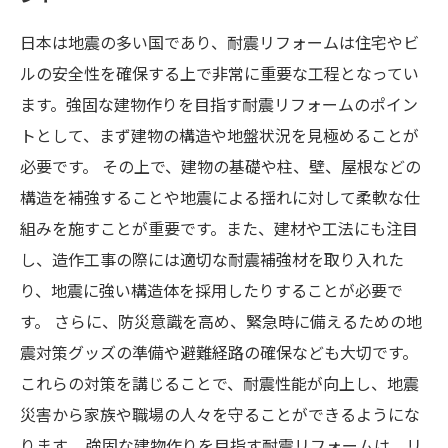
日本は地震の多い国であり、耐震リフォームは住宅やビ
ルの安全性を確保する上で非常に重要な工程となってい
ます。強固な建物作りを目指す耐震リフォームのポイン
トとして、まず建物の構造や地盤状況を見極めることが
必要です。 その上で、建物の基礎や柱、壁、屋根などの
構造を補強することや地震による揺れに対して柔軟な仕
組みを施すことが重要です。また、建材や工法にも注目
し、造作工事の際には適切な耐震補強材を取り入れた
り、地震に強い構造体を採用したりすることが必要で
す。 さらに、防災意識を高め、緊急時に備えるための地
震対策グッズの準備や避難経路の確保なども大切です。
これらの対策を講じることで、耐震性能が向上し、地震
災害から家族や職場の人々を守ることができるようにな
ります。 強固な建物作りを目指す耐震リフォームは、リ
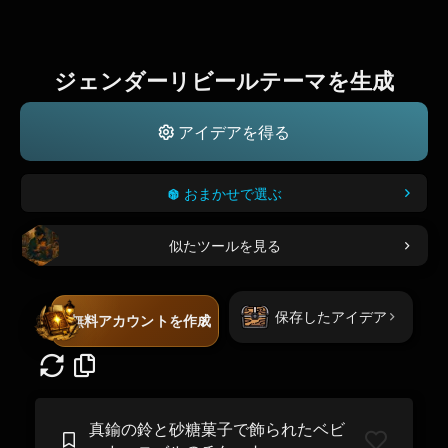
ジェンダーリビールテーマを生成
アイデアを得る
おまかせで選ぶ
似たツールを見る
保存したアイデア
無料アカウントを作成
真鍮の鈴と砂糖菓子で飾られたベビ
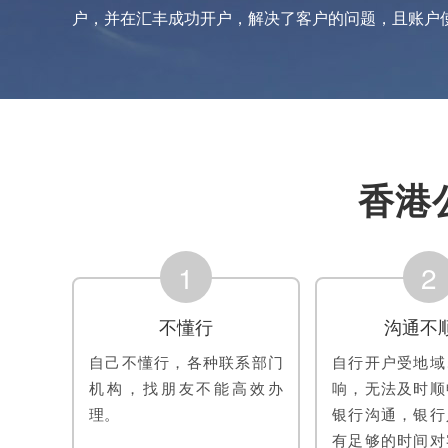
户，并在汇丰成功开户，解决了客户的问题，且账户
香港
1
2
不懂行
沟通不
自己不懂行，各种联系部门
自行开户受地域
机构，找朋友不能高效办
响，无法及时顺
理。
银行沟通，银行
有足够的时间对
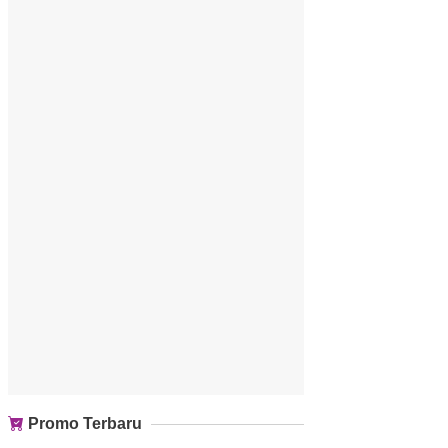
Promo Terbaru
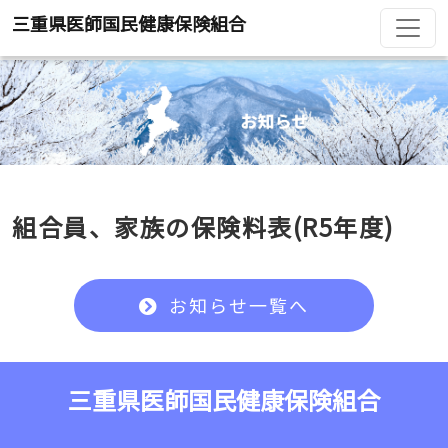
三重県医師国民健康保険組合
組合員、家族の保険料表(R5年度)
お知らせ一覧へ
三重県医師国民健康保険組合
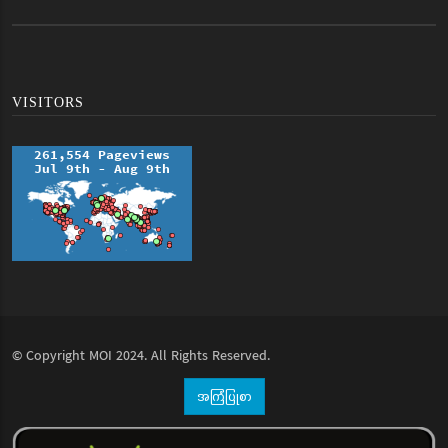
VISITORS
© Copyright
MOI
2024. All Rights Reserved.
အကြံပြုစာ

+---+

● Your task:
Copy out the entries exactly as they stand, omitting the images.

● Exercise output:
日本は地震の多い国であり、耐震リフォームは住宅やビ
ルの安全性を確保する上で非常に重要な工程となってい
ます。強固な建物作りを目指す耐震リフォームのポイン
トとして、まず建物の構造や地盤状況を見極めることが
必要です。 その上で、建物の基礎や柱、壁、屋根などの
構造を補強することや地震による揺れに対して柔軟な仕
組みを施すことが重要です。また、建材や工法にも注目
し、造作工事の際には適切な耐震補強材を取り入れた
り、地震に強い構造体を採用したりすることが必要で
す。 さらに、防災意識を高め、緊急時に備えるための地
震対策グッズの準備や避難経路の確保なども大切です。
これらの対策を講じることで、耐震性能が向上し、地震
災害から家族や職場の人々を守ることができるようにな
ります。 強固な建物作りを目指す耐震リフォームは、リ
ジェンダーリビールテーマを生成
アイデアを得る
おまかせで選ぶ
似たツールを見る
保存したアイデア
無料アカウントを作成
真鍮の鈴と砂糖菓子で飾られたベビ
户，并在汇丰成功开户，解决了客户的问题，且账户
香港
1
2
不懂行
沟通不
自己不懂行，各种联系部门
自行开户受地域
机构，找朋友不能高效办
响，无法及时顺
理。
银行沟通，银行
有足够的时间对
Promo Terbaru
三重県医師国民健康保険組合
組合員、家族の保険料表(R5年度)
お知らせ一覧へ
三重県医師国民健康保険組合
VISITORS
© Copyright
MOI
2024. All Rights Reserved.
အကြံပြုစာ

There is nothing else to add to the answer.